What was left was something else entirely. A killer who used math to justify murder, a manipulator who used relationships as weapons to get ahead, and a monster who told himself he was fighting other monsters while doing the same things.

The lamp kept burning, casting the same harsh shadows over a room that had become a grave for whatever humanity Morgan had once had. He sat by himself with his plans, his calculations, and the well-documented reasons for the horrible things he was about to do.

In the hours before dawn, the city was quiet outside. Murphy slept soundly in his bedroom down the hall, already thinking about his sermon for the next day and how to grow his power even more. Claire was probably awake, staring at Morgan's response, trying to figure out what it meant that he wanted her to take Murphy's offer.

And in the dark, David Chen was living the last three days of his life without knowing it. He was humming hymns and sure of his purpose, not knowing that someone was planning to kill him with the same calm efficiency he would have used to plan the deaths of two hundred other people.

Morgan took the pen one last time and wrote in big, clear letters across the top of his operational plans: "Twelve lives."

"Saved two hundred fifty thousand."

"Not another choice."

The words stared at him like a mantra, a prayer, or the kind of absolute certainty that made normal people do terrible things.

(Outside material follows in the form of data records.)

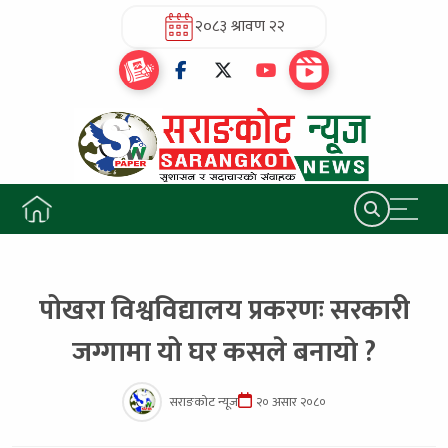
२०८३ श्रावण २२
पोखरा विश्वविद्यालय प्रकरणः सरकारी
जग्गामा यो घर कसले बनायो ?
सराङकोट न्यूज
२० असार २०८०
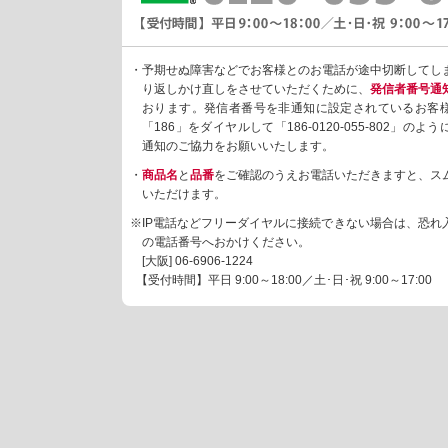
・予期せぬ障害などでお客様とのお電話が途中切断してし
り返しかけ直しをさせていただくために、
発信者番号通
おります。発信者番号を非通知に設定されているお客
「186」をダイヤルして「186-0120-055-802」の
通知のご協力をお願いいたします。
・
商品名
と
品番
をご確認のうえお電話いただきますと、ス
いただけます。
※IP電話などフリーダイヤルに接続できない場合は、恐れ
の電話番号へおかけください。
[大阪]
06-6906-1224
【受付時間】平日 9:00～18:00／土･日･祝 9:00～17:00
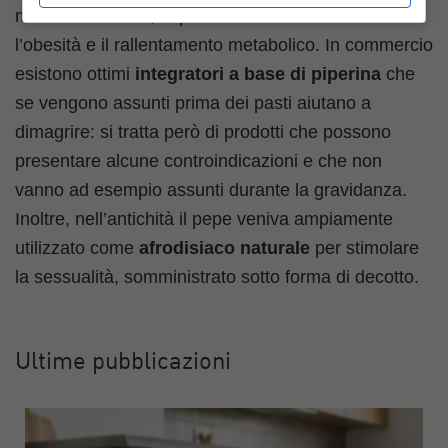
medicina indiana, soprattutto al fine di contrastare
l’obesità e il rallentamento metabolico. In commercio
esistono ottimi
integratori a base di piperina
che
se vengono assunti prima dei pasti aiutano a
dimagrire: si tratta però di prodotti che possono
presentare alcune controindicazioni e che non
vanno ad esempio assunti durante la gravidanza.
Inoltre, nell’antichità il pepe veniva ampiamente
utilizzato come
afrodisiaco naturale
per stimolare
la sessualità, somministrato sotto forma di decotto.
Ultime pubblicazioni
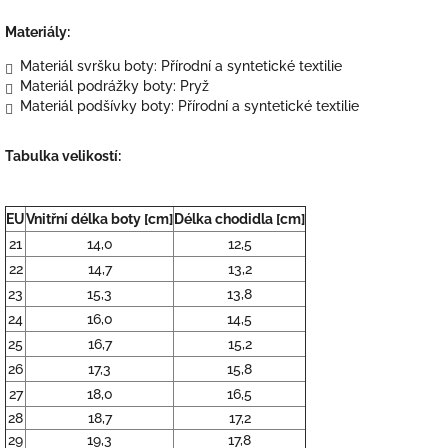
Materiály:
Materiál svršku boty:
Přírodní a syntetické textilie
Materiál podrážky boty:
Pryž
Materiál podšívky boty:
Přírodní a syntetické textilie
Tabulka velikostí:
EU
Vnitřní délka boty [cm]
Délka chodidla [cm]
21
14,0
12,5
22
14,7
13,2
23
15,3
13,8
24
16,0
14,5
25
16,7
15,2
26
17,3
15,8
27
18,0
16,5
28
18,7
17,2
29
19,3
17,8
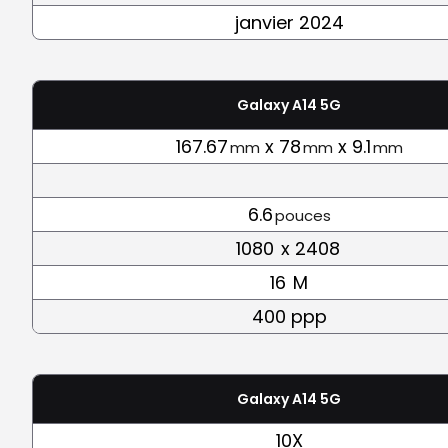
janvier 2024
Galaxy A14 5G
167.67
x 78
x 9.1
mm
mm
mm
6.6
pouces
1080
x 2408
16
M
400 ppp
Galaxy A14 5G
10X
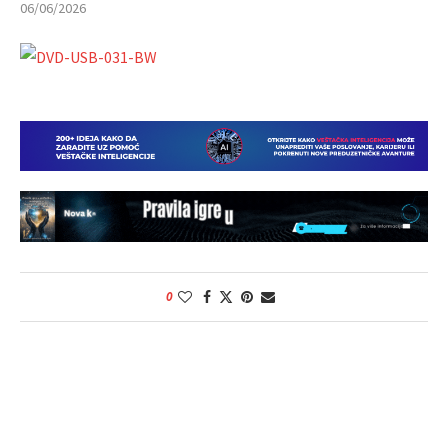
06/06/2026
0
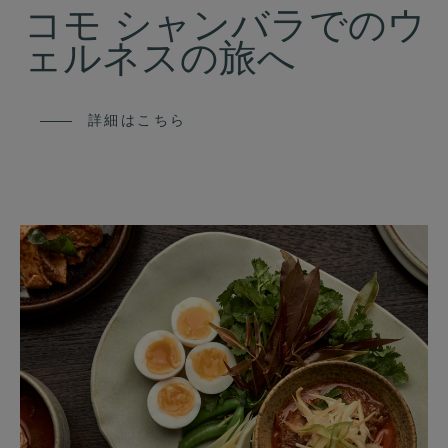
コモ シャンバラでのウ
ェルネスの旅へ
詳細はこちら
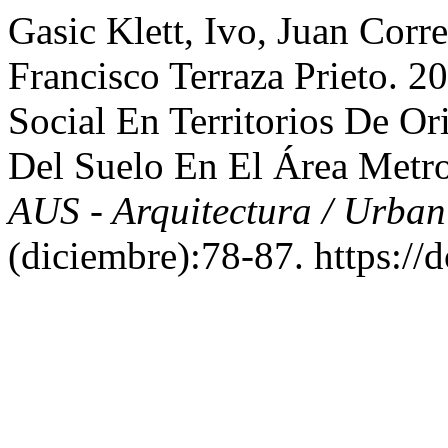
Gasic Klett, Ivo, Juan Corre
Francisco Terraza Prieto. 
Social En Territorios De O
Del Suelo En El Área Metro
AUS - Arquitectura / Urban
(diciembre):78-87. https://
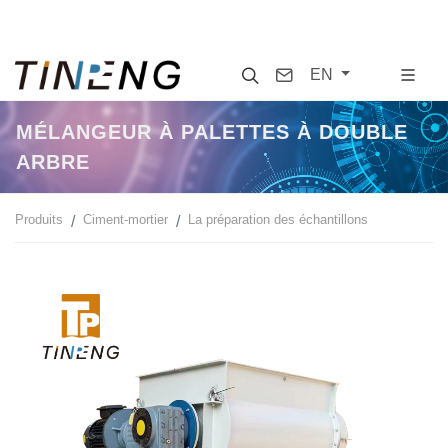
Search
Contact
EN
MÉLANGEUR À PALETTES À DOUBLE
ARBRE
Produits
Ciment-mortier
La préparation des échantillons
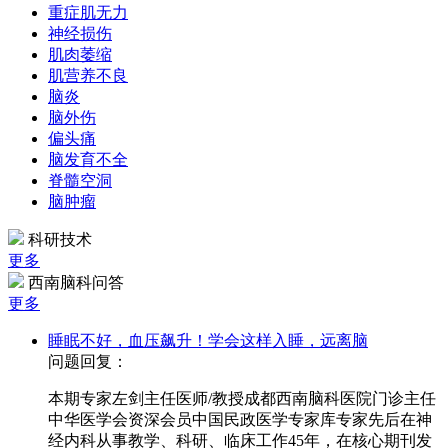
重症肌无力
神经损伤
肌肉萎缩
肌营养不良
脑炎
脑外伤
偏头痛
脑发育不全
脊髓空洞
脑肿瘤
科研技术
更多
西南脑科问答
更多
睡眠不好，血压飙升！学会这样入睡，远离脑
问题回复：
本期专家左剑主任医师/教授成都西南脑科医院门诊主任
中华医学会资深会员中国民政医学专家库专家先后在神
经内科从事教学、科研、临床工作45年，在核心期刊发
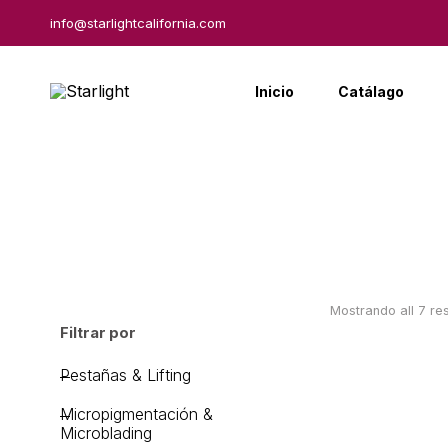
info@starlightcalifornia.com
Inicio
Catálago
Mostrando all 7 re
Filtrar por
Pestañas & Lifting
Micropigmentación &
Microblading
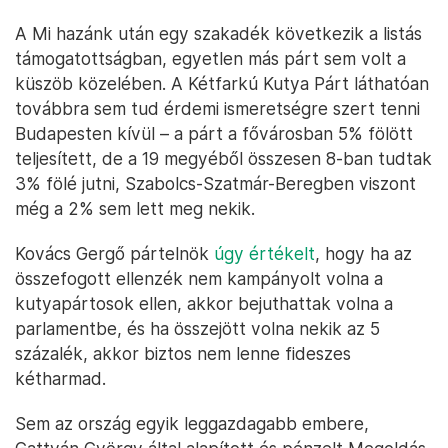
A Mi hazánk után egy szakadék következik a listás
támogatottságban, egyetlen más párt sem volt a
küszöb közelében. A Kétfarkú Kutya Párt láthatóan
továbbra sem tud érdemi ismeretségre szert tenni
Budapesten kívül – a párt a fővárosban 5% fölött
teljesített, de a 19 megyéből összesen 8-ban tudtak
3% fölé jutni, Szabolcs-Szatmár-Beregben viszont
még a 2% sem lett meg nekik.
Kovács Gergő pártelnök
úgy értékelt
, hogy ha az
összefogott ellenzék nem kampányolt volna a
kutyapártosok ellen, akkor bejuthattak volna a
parlamentbe, és ha összejött volna nekik az 5
százalék, akkor biztos nem lenne fideszes
kétharmad.
Sem az ország egyik leggazdagabb embere,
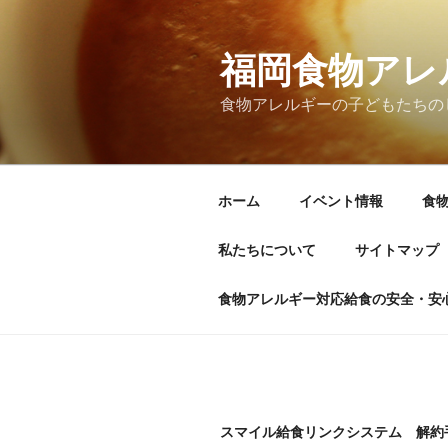
コ
ン
テ
福岡食物アレ
ン
食物アレルギーの子どもたちの
ツ
へ
ス
キ
ホーム
イベント情報
食
ッ
プ
私たちについて
サイトマップ
食物アレルギー対応給食の安全・安
スマイル給食リンクシステム 解約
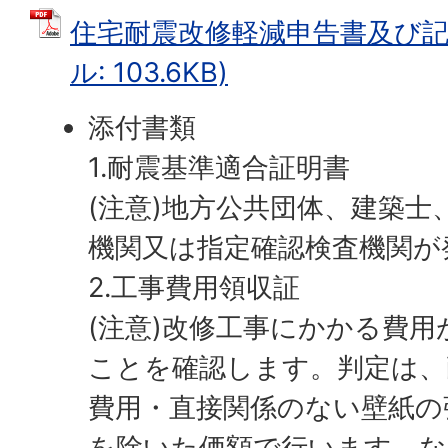
住宅耐震改修軽減申告書及び記入
ル: 103.6KB)
添付書類
1.耐震基準適合証明書
(注意)地方公共団体、建築士
機関又は指定確認検査機関が
2.工事費用領収証
(注意)改修工事にかかる費用
ことを確認します。判定は、
費用・直接関係のない壁紙の
を除いた価額で行います。な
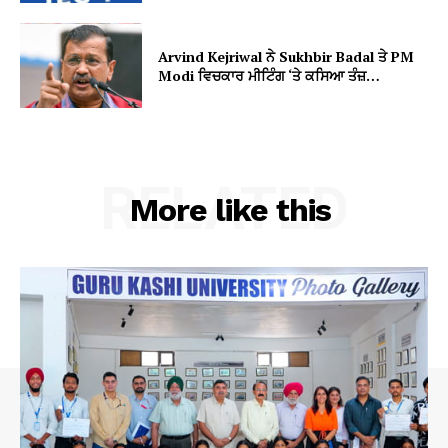
Arvind Kejriwal ਨੇ Sukhbir Badal ਤੇ PM
Modi ਵਿਚਕਾਰ ਮੀਟਿੰਗ ‘ਤੇ ਕਸਿਆ ਤੰਜ਼…
RELATED
More like this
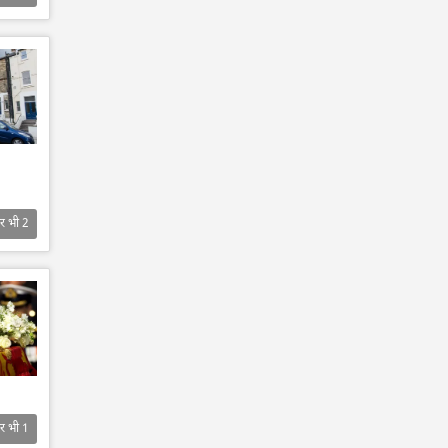
र भी
2
र भी
1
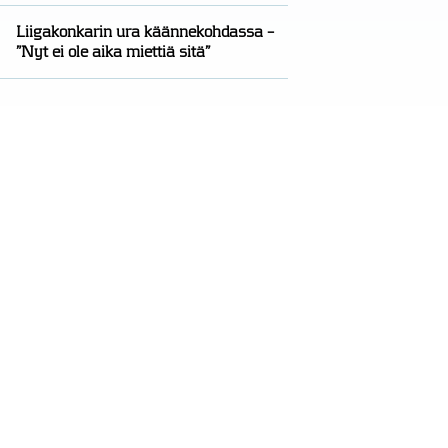
Liigakonkarin ura käännekohdassa –
”Nyt ei ole aika miettiä sitä”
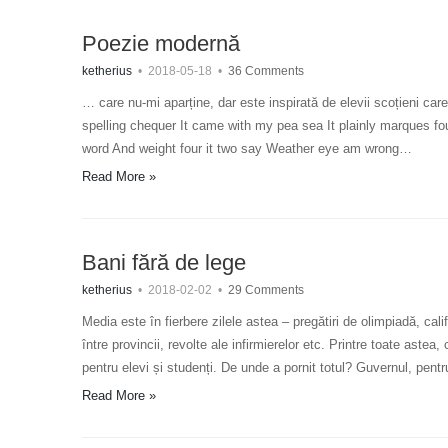
Poezie modernă
ketherius
•
2018-05-18
•
36 Comments
… care nu-mi aparține, dar este inspirată de elevii scoțieni ca
spelling chequer It came with my pea sea It plainly marques f
word And weight four it two say Weather eye am wrong…
Read More »
Bani fără de lege
ketherius
•
2018-02-02
•
29 Comments
Media este în fierbere zilele astea – pregătiri de olimpiadă, cali
între provincii, revolte ale infirmierelor etc. Printre toate ast
pentru elevi și studenți. De unde a pornit totul? Guvernul, pent
Read More »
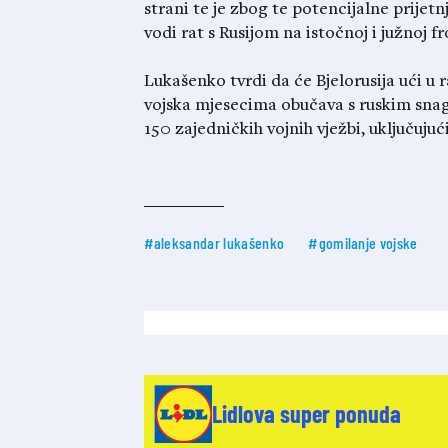
strani te je zbog te potencijalne prijetn
vodi rat s Rusijom na istočnoj i južnoj fr
Lukašenko tvrdi da će Bjelorusija ući u 
vojska mjesecima obučava s ruskim sna
150 zajedničkih vojnih vježbi, uključujući
#aleksandar lukašenko
#gomilanje vojske
Lidlova super ponuda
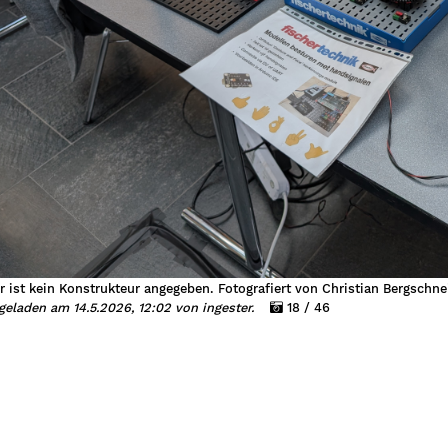
r ist kein Konstrukteur angegeben. Fotografiert von Christian Bergschne
eladen am 14.5.2026, 12:02 von ingester.
18 / 46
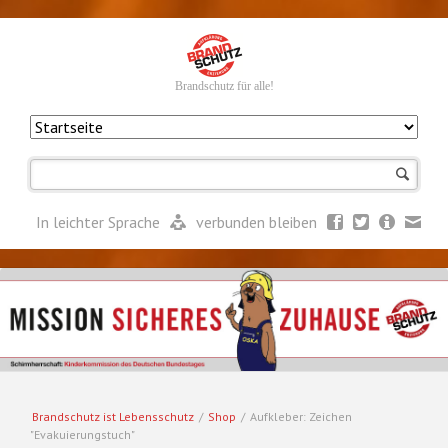
Brandschutz für alle!
Navigation
überspringen
In leichter Sprache
verbunden bleiben
Brandschutz ist Lebensschutz
/
Shop
/
Aufkleber: Zeichen
"Evakuierungstuch"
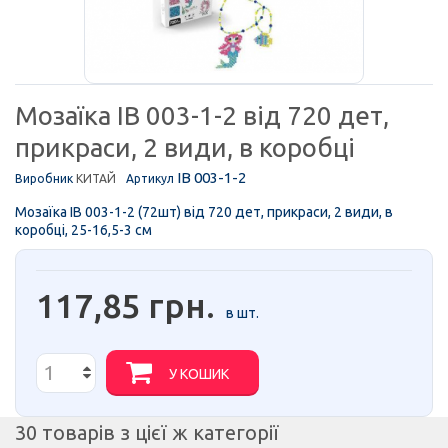
Мозаїка IB 003-1-2 від 720 дет,
прикраси, 2 види, в коробці
IB 003-1-2
Виробник
КИТАЙ
Артикул
Мозаїка IB 003-1-2 (72шт) від 720 дет, прикраси, 2 види, в
коробці, 25-16,5-3 см
117,85 грн.
в шт.
У КОШИК
30 товарів з цієї ж категорії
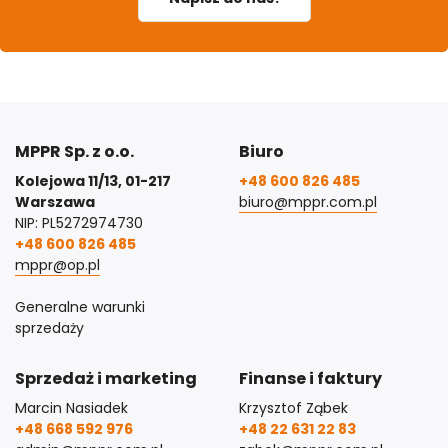
MPPR Sp. z o.o.
Biuro
Kolejowa 11/13, 01-217
+48 600 826 485
Warszawa
biuro@mppr.com.pl
NIP: PL5272974730
+48 600 826 485
mppr@op.pl
Generalne warunki
sprzedaży
Sprzedaż i marketing
Finanse i faktury
Marcin Nasiadek
Krzysztof Ząbek
+48 668 592 976
+48 22 631 22 83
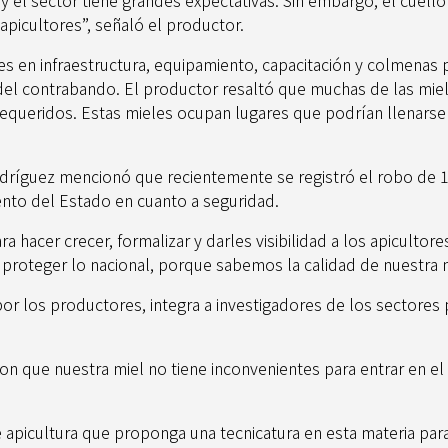
apicultores”, señaló el productor.
es en infraestructura, equipamiento, capacitación y colmenas 
el contrabando. El productor resaltó que muchas de las miel
 requeridos. Estas mieles ocupan lugares que podrían llenars
odríguez mencionó que recientemente se registró el robo de 1
nto del Estado en cuanto a seguridad.
hacer crecer, formalizar y darles visibilidad a los apicultores
 proteger lo nacional, porque sabemos la calidad de nuestra 
or los productores, integra a investigadores de los sectores 
ron que nuestra miel no tiene inconvenientes para entrar en e
apicultura que proponga una tecnicatura en esta materia para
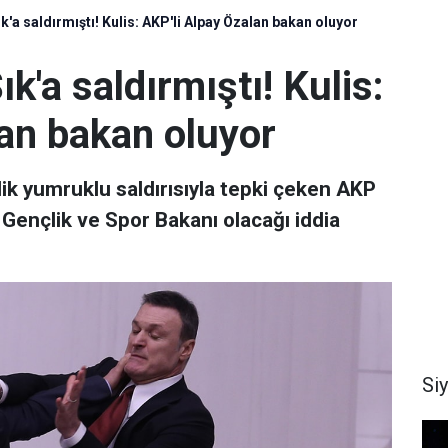
'a saldırmıştı! Kulis: AKP'li Alpay Özalan bakan oluyor
'a saldırmıştı! Kulis:
lan bakan oluyor
lik yumruklu saldırısıyla tepki çeken AKP
, Gençlik ve Spor Bakanı olacağı iddia
Si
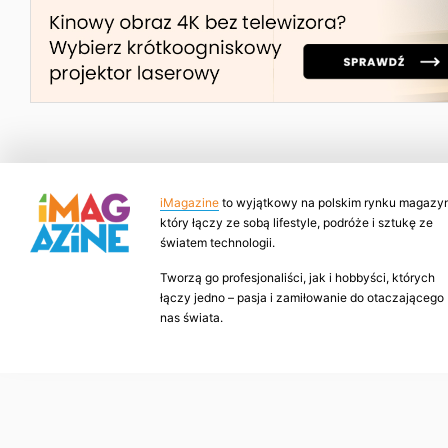
iMagazine
to wyjątkowy na polskim rynku magazyn
który łączy ze sobą lifestyle, podróże i sztukę ze
światem technologii.
Tworzą go profesjonaliści, jak i hobbyści, których
łączy jedno – pasja i zamiłowanie do otaczającego
nas świata.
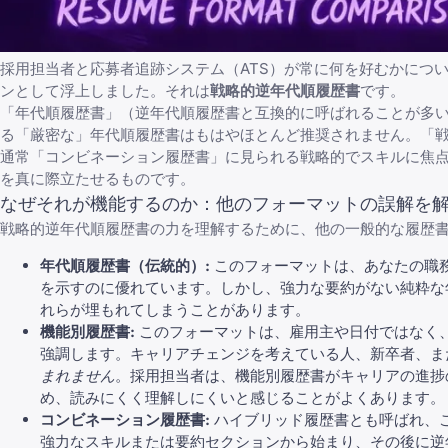
採用担当者と応募者追跡システム（ATS）が常に何を好むかにつ
ンとして浮上しました。それは
戦略的逆年代順履歴書
です。
「年代順履歴書」（逆年代順履歴書と互換的に呼ばれることが多
る「厳密な」年代順履歴書はもはやほとんど推奨されません。「
通常「コンビネーション履歴書」に見られる戦略的でスキルに焦
を真に際立たせるものです。
なぜそれが機能するのか：他のフォーマットの誤解を
戦略的逆年代順履歴書の力を理解するために、他の一般的な履歴
年代順履歴書（伝統的）:
このフォーマットは、あなたの職
を示すのに優れています。しかし、強力な要約がない純粋な
れらが埋もれてしまうことがあります。
機能別履歴書:
このフォーマットは、雇用主や日付ではなく
強調します。
キャリアチェンジを考えている人
、新卒者、ま
まれません
。採用担当者は、機能別履歴書がキャリアの進捗
め、読みにくく理解しにくいと感じることがよくあります。
コンビネーション履歴書:
ハイブリッド履歴書とも呼ばれ、
強力なスキルまたは要約セクションから始まり、その後に逆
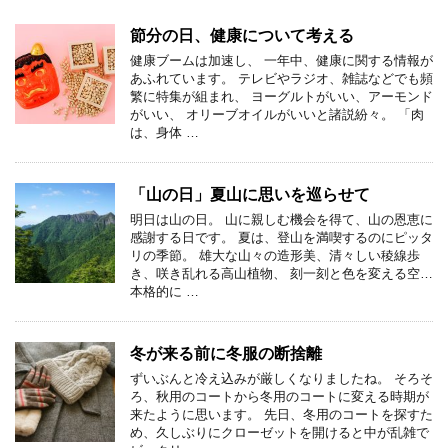
節分の日、健康について考える
健康ブームは加速し、 一年中、健康に関する情報が
あふれています。 テレビやラジオ、雑誌などでも頻
繁に特集が組まれ、 ヨーグルトがいい、アーモンド
がいい、 オリーブオイルがいいと諸説紛々。 「肉
は、身体 …
「山の日」夏山に思いを巡らせて
明日は山の日。 山に親しむ機会を得て、山の恩恵に
感謝する日です。 夏は、登山を満喫するのにピッタ
リの季節。 雄大な山々の造形美、清々しい稜線歩
き、咲き乱れる高山植物、 刻一刻と色を変える空…
本格的に …
冬が来る前に冬服の断捨離
ずいぶんと冷え込みが厳しくなりましたね。 そろそ
ろ、秋用のコートから冬用のコートに変える時期が
来たように思います。 先日、冬用のコートを探すた
め、久しぶりにクローゼットを開けると中が乱雑で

He had become exactly what he was afraid of, backed up by numbers, convinced by math, and sure in a way that left no room for doubt or hesitation.

The math of sacrifice said that twelve people had to die to save hundreds of thousands. Morgan had done the math, double-checked his work, and made sure it was right.

The answer was clear, simple, and completely terrifying. He was a butcher doing math, and the math problem needed blood.